→ **TO DO**:
Only the pictures stay out; every record is to be quoted exactly.

┌──

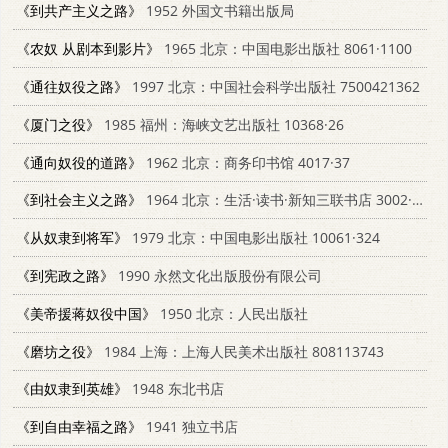
《到共产主义之路》
1952 外国文书籍出版局
《农奴 从剧本到影片》
1965 北京：中国电影出版社 8061·1100
《通往奴役之路》
1997 北京：中国社会科学出版社 7500421362
《厦门之役》
1985 福州：海峡文艺出版社 10368·26
《通向奴役的道路》
1962 北京：商务印书馆 4017·37
《到社会主义之路》
1964 北京：生活·读书·新知三联书店 3002·116
《从奴隶到将军》
1979 北京：中国电影出版社 10061·324
《到宪政之路》
1990 永然文化出版股份有限公司
《美帝援蒋奴役中国》
1950 北京：人民出版社
《磨坊之役》
1984 上海：上海人民美术出版社 808113743
《由奴隶到英雄》
1948 东北书店
《到自由幸福之路》
1941 独立书店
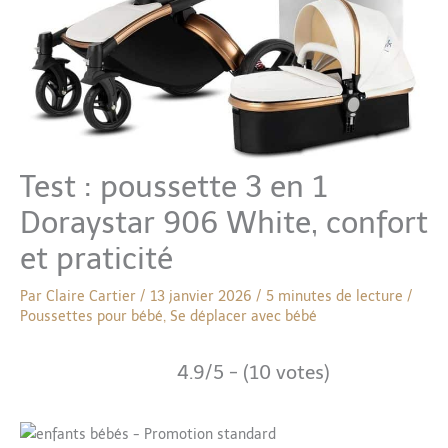
Test : poussette 3 en 1
Doraystar 906 White, confort
et praticité
Par
Claire Cartier
/
13 janvier 2026
/
5 minutes de lecture
/
Poussettes pour bébé
,
Se déplacer avec bébé
4.9/5 - (10 votes)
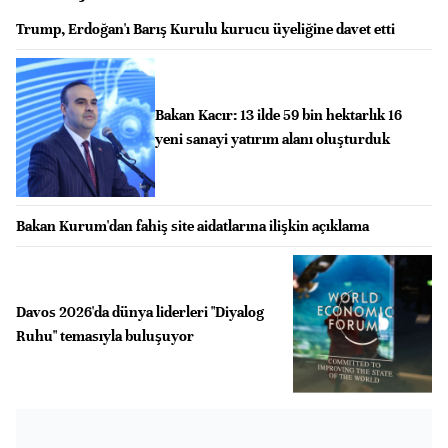
Trump, Erdoğan'ı Barış Kurulu kurucu üyeliğine davet etti
Bakan Kacır: 13 ilde 59 bin hektarlık 16
yeni sanayi yatırım alanı oluşturduk
Bakan Kurum'dan fahiş site aidatlarına ilişkin açıklama
Davos 2026'da dünya liderleri "Diyalog
Ruhu" temasıyla buluşuyor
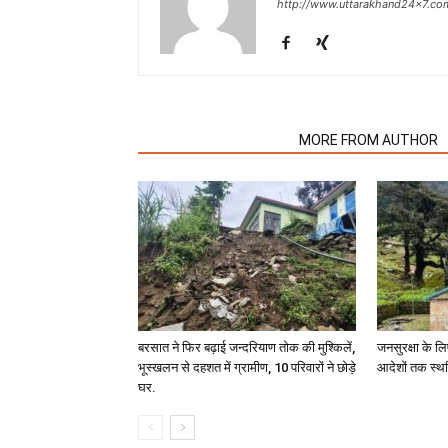
http://www.uttarakhand24x7.co
RELATED ARTICLES
MORE FROM AUTHOR
बरसात ने फिर बढ़ाई जन्दरियाण तोक की मुश्किलें,
जनसुरक्षा के लि
भूस्खलन से दहशत में ग्रामीण, 10 परिवारों ने छोड़े
आदेशों तक स्थ
घर.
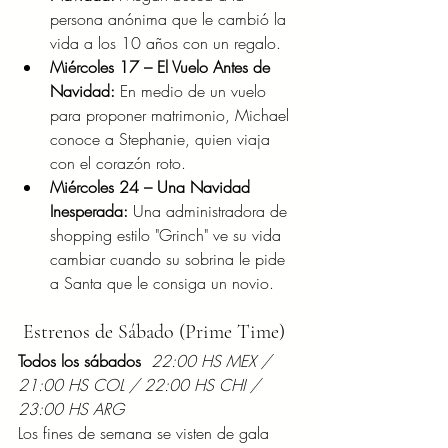
persona anónima que le cambió la 
vida a los 10 años con un regalo.
Miércoles 17 – El Vuelo Antes de 
Navidad:
 En medio de un vuelo 
para proponer matrimonio, Michael 
conoce a Stephanie, quien viaja 
con el corazón roto.
Miércoles 24 – Una Navidad 
Inesperada:
 Una administradora de 
shopping estilo "Grinch" ve su vida 
cambiar cuando su sobrina le pide 
a Santa que le consiga un novio.
 Estrenos de Sábado (Prime Time)
Todos los sábados
 22:00 HS MEX / 
21:00 HS COL / 22:00 HS CHI / 
23:00 HS ARG
Los fines de semana se visten de gala 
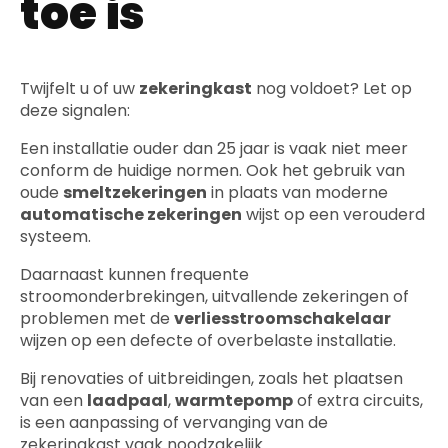
toe is
Twijfelt u of uw
zekeringkast
nog voldoet? Let op
deze signalen:
Een installatie ouder dan 25 jaar is vaak niet meer
conform de huidige normen. Ook het gebruik van
oude
smeltzekeringen
in plaats van moderne
automatische zekeringen
wijst op een verouderd
systeem.
Daarnaast kunnen frequente
stroomonderbrekingen, uitvallende zekeringen of
problemen met de
verliesstroomschakelaar
wijzen op een defecte of overbelaste installatie.
Bij renovaties of uitbreidingen, zoals het plaatsen
van een
laadpaal
,
warmtepomp
of extra circuits,
is een aanpassing of vervanging van de
zekeringkast vaak noodzakelijk.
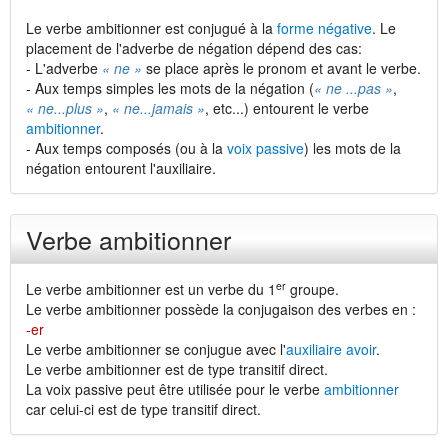
Le verbe ambitionner est conjugué à la
forme négative
. Le
placement de l'adverbe de négation dépend des cas:
- L'adverbe
« ne »
se place après le pronom et avant le verbe.
- Aux temps simples les mots de la négation (
« ne ...pas »
,
« ne...plus »
,
« ne...jamais »
, etc...) entourent le verbe
ambitionner
.
- Aux temps composés (ou à la
voix passive
) les mots de la
négation entourent l'auxiliaire.
Verbe ambitionner
er
Le verbe ambitionner est un verbe du 1
groupe.
Le verbe ambitionner possède la conjugaison des verbes en :
-er
Le verbe ambitionner se conjugue avec l'
auxiliaire avoir
.
Le verbe ambitionner est de type transitif direct.
La voix passive peut être utilisée pour le verbe
ambitionner
car celui-ci est de type transitif direct.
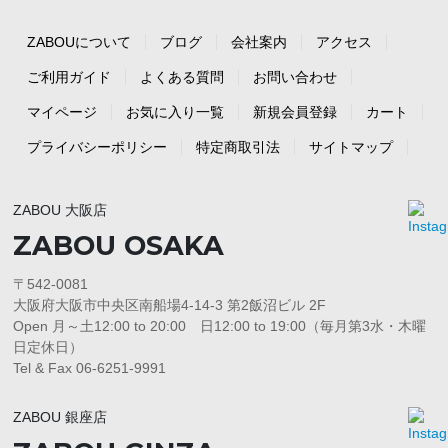
ZABOUについて
ブログ
会社案内
アクセス
ご利用ガイド
よくある質問
お問い合わせ
マイページ
お気に入り一覧
新規会員登録
カート
プライバシーポリシー
特定商取引法
サイトマップ
ZABOU 大阪店
ZABOU OSAKA
〒542-0081
大阪府大阪市中央区南船場4-14-3 第2飯沼ビル 2F
Open 月～土12:00 to 20:00 日12:00 to 19:00（毎月第3水・木曜
日定休日）
Tel & Fax 06-6251-9991
ZABOU 銀座店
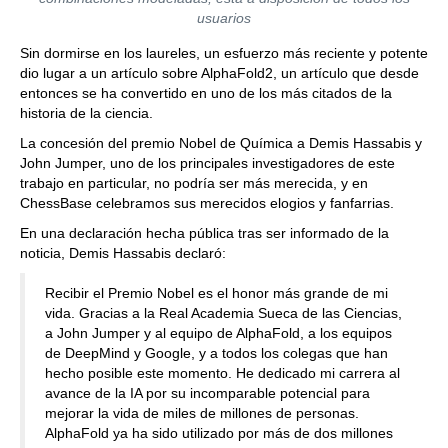
usuarios
Sin dormirse en los laureles, un esfuerzo más reciente y potente
dio lugar a un artículo sobre AlphaFold2, un artículo que desde
entonces se ha convertido en uno de los más citados de la
historia de la ciencia.
La concesión del premio Nobel de Química a Demis Hassabis y
John Jumper, uno de los principales investigadores de este
trabajo en particular, no podría ser más merecida, y en
ChessBase celebramos sus merecidos elogios y fanfarrias.
En una declaración hecha pública tras ser informado de la
noticia, Demis Hassabis declaró:
Recibir el Premio Nobel es el honor más grande de mi
vida. Gracias a la Real Academia Sueca de las Ciencias,
a John Jumper y al equipo de AlphaFold, a los equipos
de DeepMind y Google, y a todos los colegas que han
hecho posible este momento. He dedicado mi carrera al
avance de la IA por su incomparable potencial para
mejorar la vida de miles de millones de personas.
AlphaFold ya ha sido utilizado por más de dos millones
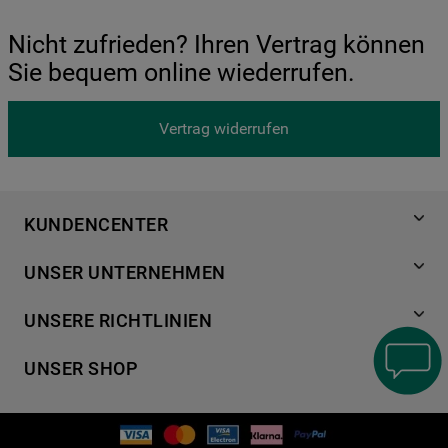
Nicht zufrieden? Ihren Vertrag können
Sie bequem online wiederrufen.
Vertrag widerrufen
KUNDENCENTER
Produktregistrierung
UNSER UNTERNEHMEN
Händlersuche
Über Bauknecht
Häufige Fragen
UNSERE RICHTLINIEN
Für Händler
Kundendienst
Datenschutzerklärung
Karriere
UNSER SHOP
Kontakt
Cookies
Presse
Bedienungsanleitungen
Impressum
Waschen & Trocknen
Ersatzteile
AGB
Geschirrspüler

└──

→ **ANSWER SPACE**:
《到共产主义之路》
1952 外国文书籍出版局
《农奴 从剧本到影片》
1965 北京：中国电影出版社 8061·1100
《通往奴役之路》
1997 北京：中国社会科学出版社 7500421362
《厦门之役》
1985 福州：海峡文艺出版社 10368·26
《通向奴役的道路》
1962 北京：商务印书馆 4017·37
《到社会主义之路》
1964 北京：生活·读书·新知三联书店 3002·116
《从奴隶到将军》
1979 北京：中国电影出版社 10061·324
《到宪政之路》
1990 永然文化出版股份有限公司
《美帝援蒋奴役中国》
1950 北京：人民出版社
《磨坊之役》
1984 上海：上海人民美术出版社 808113743
《由奴隶到英雄》
1948 东北书店
《到自由幸福之路》
1941 独立书店
Test : poussette 3 en 1
Doraystar 906 White, confort
et praticité
Par
Claire Cartier
/
13 janvier 2026
/
5 minutes de lecture
/
Poussettes pour bébé
,
Se déplacer avec bébé
4.9/5 - (10 votes)
Trump, Erdoğan'ı Barış Kurulu kurucu üyeliğine davet etti
Bakan Kacır: 13 ilde 59 bin hektarlık 16
yeni sanayi yatırım alanı oluşturduk
Bakan Kurum'dan fahiş site aidatlarına ilişkin açıklama
Davos 2026'da dünya liderleri "Diyalog
Ruhu" temasıyla buluşuyor
http://www.uttarakhand24x7.co
RELATED ARTICLES
MORE FROM AUTHOR
बरसात ने फिर बढ़ाई जन्दरियाण तोक की मुश्किलें,
जनसुरक्षा के लि
भूस्खलन से दहशत में ग्रामीण, 10 परिवारों ने छोड़े
आदेशों तक स्थ
घर.
persona anónima que le cambió la 
vida a los 10 años con un regalo.
Miércoles 17 – El Vuelo Antes de 
Navidad:
 En medio de un vuelo 
para proponer matrimonio, Michael 
conoce a Stephanie, quien viaja 
con el corazón roto.
Miércoles 24 – Una Navidad 
Inesperada:
 Una administradora de 
shopping estilo "Grinch" ve su vida 
cambiar cuando su sobrina le pide 
a Santa que le consiga un novio.
 Estrenos de Sábado (Prime Time)
Todos los sábados
 22:00 HS MEX / 
21:00 HS COL / 22:00 HS CHI / 
23:00 HS ARG
Los fines de semana se visten de gala 
toe is
Twijfelt u of uw
zekeringkast
nog voldoet? Let op
deze signalen:
Een installatie ouder dan 25 jaar is vaak niet meer
conform de huidige normen. Ook het gebruik van
oude
smeltzekeringen
in plaats van moderne
automatische zekeringen
wijst op een verouderd
systeem.
Daarnaast kunnen frequente
stroomonderbrekingen, uitvallende zekeringen of
problemen met de
verliesstroomschakelaar
wijzen op een defecte of overbelaste installatie.
Bij renovaties of uitbreidingen, zoals het plaatsen
van een
laadpaal
,
warmtepomp
of extra circuits,
is een aanpassing of vervanging van de
zekeringkast vaak noodzakelijk.
Le verbe ambitionner est conjugué à la
forme négative
. Le
placement de l'adverbe de négation dépend des cas:
- L'adverbe
« ne »
se place après le pronom et avant le verbe.
- Aux temps simples les mots de la négation (
« ne ...pas »
,
« ne...plus »
,
« ne...jamais »
, etc...) entourent le verbe
ambitionner
.
- Aux temps composés (ou à la
voix passive
) les mots de la
négation entourent l'auxiliaire.
Verbe ambitionner
er
Le verbe ambitionner est un verbe du 1
groupe.
Le verbe ambitionner possède la conjugaison des verbes en :
-er
Le verbe ambitionner se conjugue avec l'
auxiliaire avoir
.
Le verbe ambitionner est de type transitif direct.
La voix passive peut être utilisée pour le verbe
ambitionner
car celui-ci est de type transitif direct.
ZABOUについて
ブログ
会社案内
アクセス
ご利用ガイド
よくある質問
お問い合わせ
マイページ
お気に入り一覧
新規会員登録
カート
プライバシーポリシー
特定商取引法
サイトマップ
ZABOU 大阪店
ZABOU OSAKA
〒542-0081
大阪府大阪市中央区南船場4-14-3 第2飯沼ビル 2F
Open 月～土12:00 to 20:00 日12:00 to 19:00（毎月第3水・木曜
日定休日）
Tel & Fax 06-6251-9991
ZABOU 銀座店
usuarios
Sin dormirse en los laureles, un esfuerzo más reciente y potente
dio lugar a un artículo sobre AlphaFold2, un artículo que desde
entonces se ha convertido en uno de los más citados de la
historia de la ciencia.
La concesión del premio Nobel de Química a Demis Hassabis y
John Jumper, uno de los principales investigadores de este
trabajo en particular, no podría ser más merecida, y en
ChessBase celebramos sus merecidos elogios y fanfarrias.
En una declaración hecha pública tras ser informado de la
noticia, Demis Hassabis declaró:
Recibir el Premio Nobel es el honor más grande de mi
vida. Gracias a la Real Academia Sueca de las Ciencias,
a John Jumper y al equipo de AlphaFold, a los equipos
de DeepMind y Google, y a todos los colegas que han
hecho posible este momento. He dedicado mi carrera al
avance de la IA por su incomparable potencial para
mejorar la vida de miles de millones de personas.
AlphaFold ya ha sido utilizado por más de dos millones
Nicht zufrieden? Ihren Vertrag können
Sie bequem online wiederrufen.
Vertrag widerrufen
KUNDENCENTER
Produktregistrierung
UNSER UNTERNEHMEN
Händlersuche
Über Bauknecht
Häufige Fragen
UNSERE RICHTLINIEN
Für Händler
Kundendienst
Datenschutzerklärung
Karriere
UNSER SHOP
Kontakt
Cookies
Presse
Bedienungsanleitungen
Impressum
Waschen & Trocknen
Ersatzteile
AGB
Geschirrspüler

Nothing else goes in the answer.